_WHAT IS EXPECTED_: All entries below must be retyped exactly, though pictures are to be skipped.

_Saved entries_:
Segment Open
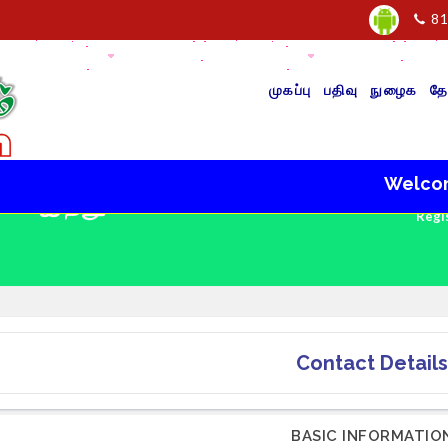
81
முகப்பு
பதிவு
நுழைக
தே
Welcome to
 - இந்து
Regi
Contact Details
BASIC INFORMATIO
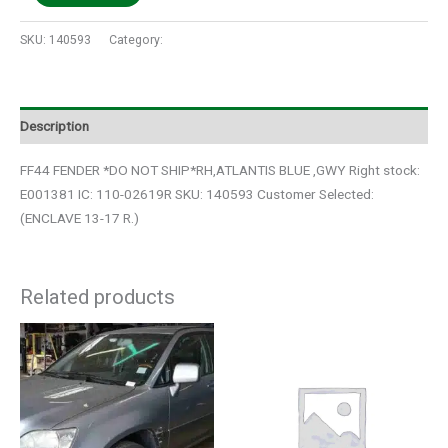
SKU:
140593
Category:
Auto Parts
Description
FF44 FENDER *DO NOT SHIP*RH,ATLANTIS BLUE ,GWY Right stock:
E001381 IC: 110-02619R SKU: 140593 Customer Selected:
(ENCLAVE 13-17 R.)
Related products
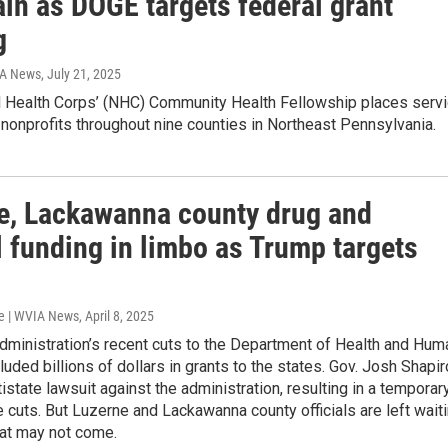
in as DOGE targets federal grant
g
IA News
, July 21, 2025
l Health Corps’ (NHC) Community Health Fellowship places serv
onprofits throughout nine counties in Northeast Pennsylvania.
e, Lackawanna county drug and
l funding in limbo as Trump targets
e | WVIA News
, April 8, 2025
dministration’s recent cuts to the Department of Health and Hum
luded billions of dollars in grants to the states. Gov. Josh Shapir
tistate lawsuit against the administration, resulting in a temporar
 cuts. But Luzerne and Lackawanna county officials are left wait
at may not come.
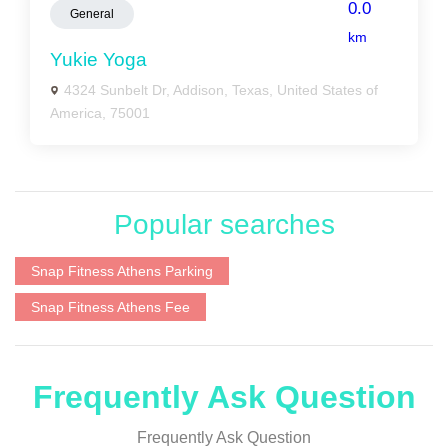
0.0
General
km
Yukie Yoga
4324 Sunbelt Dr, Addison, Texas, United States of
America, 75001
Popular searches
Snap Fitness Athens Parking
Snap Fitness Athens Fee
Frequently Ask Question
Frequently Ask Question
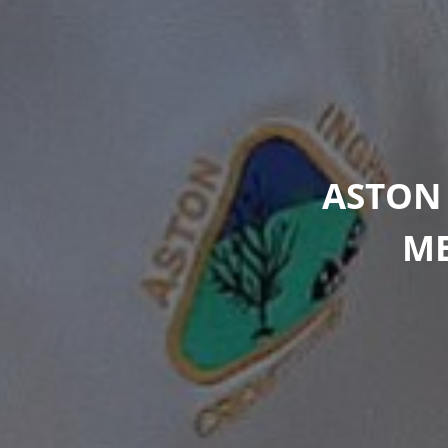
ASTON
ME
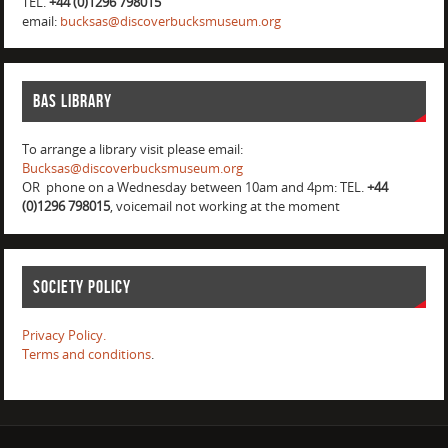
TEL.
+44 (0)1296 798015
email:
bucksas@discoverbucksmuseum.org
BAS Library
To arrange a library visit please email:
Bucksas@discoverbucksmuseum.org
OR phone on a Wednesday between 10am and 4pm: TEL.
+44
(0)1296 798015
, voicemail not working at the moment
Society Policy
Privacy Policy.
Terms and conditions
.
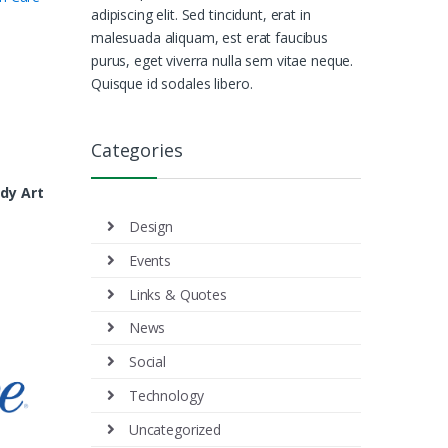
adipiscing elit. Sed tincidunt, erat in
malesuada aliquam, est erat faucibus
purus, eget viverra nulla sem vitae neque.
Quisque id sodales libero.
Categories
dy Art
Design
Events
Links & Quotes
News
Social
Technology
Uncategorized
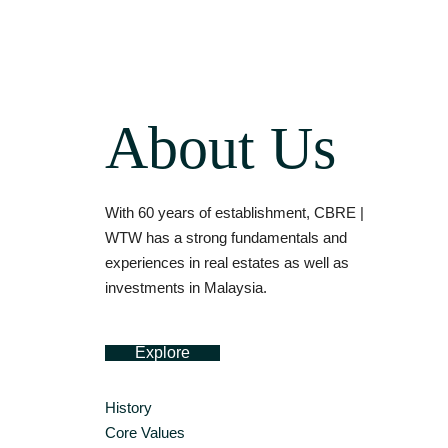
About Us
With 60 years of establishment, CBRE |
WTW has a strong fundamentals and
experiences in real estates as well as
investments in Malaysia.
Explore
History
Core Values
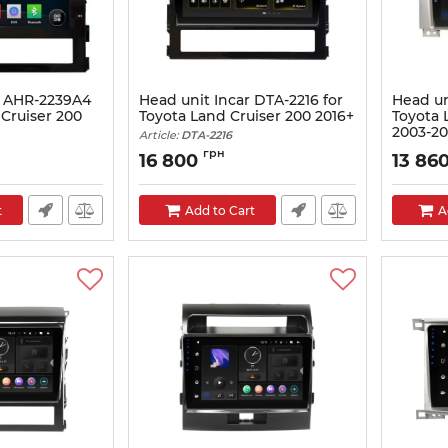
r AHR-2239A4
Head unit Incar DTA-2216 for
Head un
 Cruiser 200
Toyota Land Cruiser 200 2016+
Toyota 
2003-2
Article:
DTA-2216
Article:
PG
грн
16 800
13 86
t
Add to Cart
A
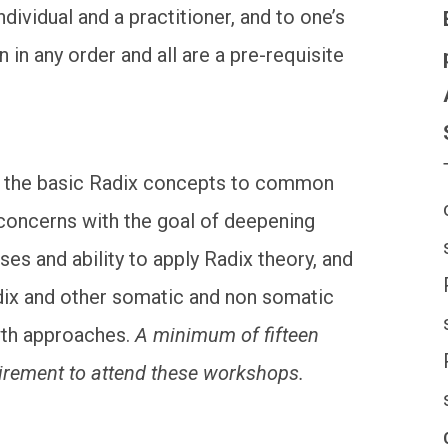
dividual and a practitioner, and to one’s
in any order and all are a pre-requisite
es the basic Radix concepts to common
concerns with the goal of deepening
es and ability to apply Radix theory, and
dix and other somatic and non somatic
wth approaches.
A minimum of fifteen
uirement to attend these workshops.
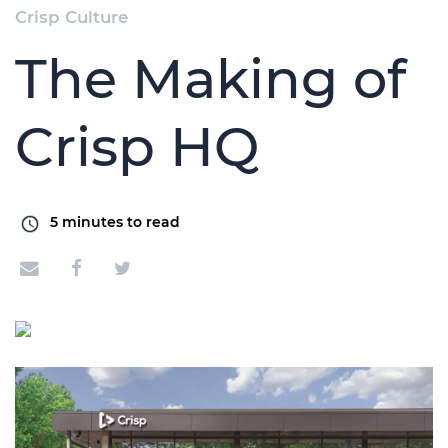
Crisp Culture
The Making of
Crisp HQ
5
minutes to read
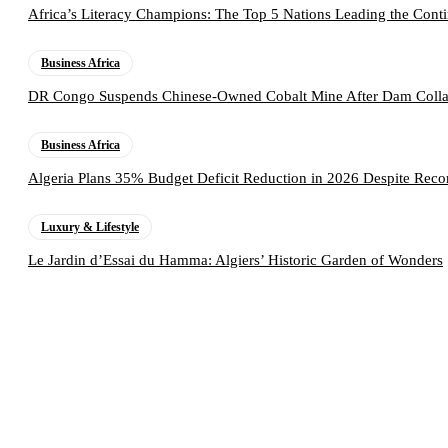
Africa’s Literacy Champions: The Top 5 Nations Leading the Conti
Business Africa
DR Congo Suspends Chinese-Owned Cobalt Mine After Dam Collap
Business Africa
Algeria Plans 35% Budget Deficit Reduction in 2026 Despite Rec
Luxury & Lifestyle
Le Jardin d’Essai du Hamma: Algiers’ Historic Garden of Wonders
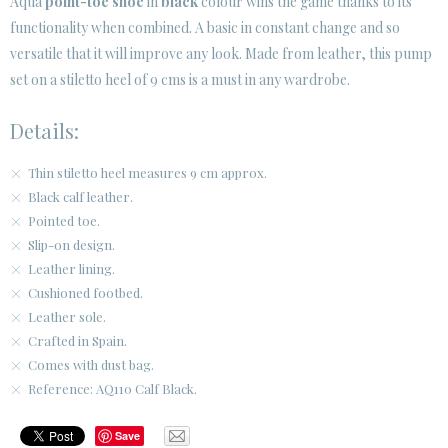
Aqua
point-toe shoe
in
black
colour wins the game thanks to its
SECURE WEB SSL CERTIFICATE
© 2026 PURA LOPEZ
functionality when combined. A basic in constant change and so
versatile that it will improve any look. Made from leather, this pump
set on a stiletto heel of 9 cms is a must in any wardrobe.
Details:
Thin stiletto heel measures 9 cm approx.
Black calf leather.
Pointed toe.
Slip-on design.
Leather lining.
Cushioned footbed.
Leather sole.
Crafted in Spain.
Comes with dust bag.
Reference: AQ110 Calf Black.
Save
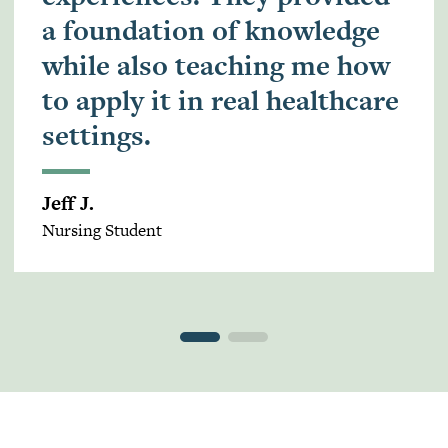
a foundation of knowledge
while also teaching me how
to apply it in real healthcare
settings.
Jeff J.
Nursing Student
Segment Closed
_TASK ANSWER_:
81
முகப்பு
பதிவு
நுழைக
தே
Welcome to
 - இந்து
Regi
Contact Details
BASIC INFORMATIO
SKU:
140593
Category:
Auto Parts
Description
FF44 FENDER *DO NOT SHIP*RH,ATLANTIS BLUE ,GWY Right stock:
E001381 IC: 110-02619R SKU: 140593 Customer Selected:
(ENCLAVE 13-17 R.)
Related products
in as DOGE targets federal grant
g
IA News
, July 21, 2025
l Health Corps’ (NHC) Community Health Fellowship places serv
onprofits throughout nine counties in Northeast Pennsylvania.
e, Lackawanna county drug and
l funding in limbo as Trump targets
e | WVIA News
, April 8, 2025
dministration’s recent cuts to the Department of Health and Hum
luded billions of dollars in grants to the states. Gov. Josh Shapir
tistate lawsuit against the administration, resulting in a temporar
 cuts. But Luzerne and Lackawanna county officials are left wait
at may not come.
0.0
General
km
Yukie Yoga
4324 Sunbelt Dr, Addison, Texas, United States of
America, 75001
Popular searches
Snap Fitness Athens Parking
Snap Fitness Athens Fee
Frequently Ask Question
Frequently Ask Question
ASTON
ME
TEL.
+44 (0)1296 798015
email:
bucksas@discoverbucksmuseum.org
BAS Library
To arrange a library visit please email:
Bucksas@discoverbucksmuseum.org
OR phone on a Wednesday between 10am and 4pm: TEL.
+44
(0)1296 798015
, voicemail not working at the moment
Society Policy
Privacy Policy.
Terms and conditions
.
adipiscing elit. Sed tincidunt, erat in
malesuada aliquam, est erat faucibus
purus, eget viverra nulla sem vitae neque.
Quisque id sodales libero.
Categories
dy Art
Design
Events
Links & Quotes
News
Social
Technology
Uncategorized
About Us
With 60 years of establishment, CBRE |
WTW has a strong fundamentals and
experiences in real estates as well as
investments in Malaysia.
Explore
History
Core Values
r AHR-2239A4
Head unit Incar DTA-2216 for
Head un
 Cruiser 200
Toyota Land Cruiser 200 2016+
Toyota 
2003-2
Article:
DTA-2216
Article:
PG
грн
16 800
13 86
t
Add to Cart
A
dividual and a practitioner, and to one’s
in any order and all are a pre-requisite
es the basic Radix concepts to common
concerns with the goal of deepening
es and ability to apply Radix theory, and
dix and other somatic and non somatic
wth approaches.
A minimum of fifteen
uirement to attend these workshops.
Crisp Culture
The Making of
Crisp HQ
5
minutes to read
Africa’s Literacy Champions: The Top 5 Nations Leading the Conti
Business Africa
DR Congo Suspends Chinese-Owned Cobalt Mine After Dam Collap
Business Africa
Algeria Plans 35% Budget Deficit Reduction in 2026 Despite Rec
Luxury & Lifestyle
Le Jardin d’Essai du Hamma: Algiers’ Historic Garden of Wonders
Aqua
point-toe shoe
in
black
colour wins the game thanks to its
SECURE WEB SSL CERTIFICATE
© 2026 PURA LOPEZ
functionality when combined. A basic in constant change and so
versatile that it will improve any look. Made from leather, this pump
set on a stiletto heel of 9 cms is a must in any wardrobe.
Details:
Thin stiletto heel measures 9 cm approx.
Black calf leather.
Pointed toe.
Slip-on design.
Leather lining.
Cushioned footbed.
Leather sole.
Crafted in Spain.
Comes with dust bag.
Reference: AQ110 Calf Black.
Save
a foundation of knowledge
while also teaching me how
to apply it in real healthcare
settings.
Jeff J.
Nursing Student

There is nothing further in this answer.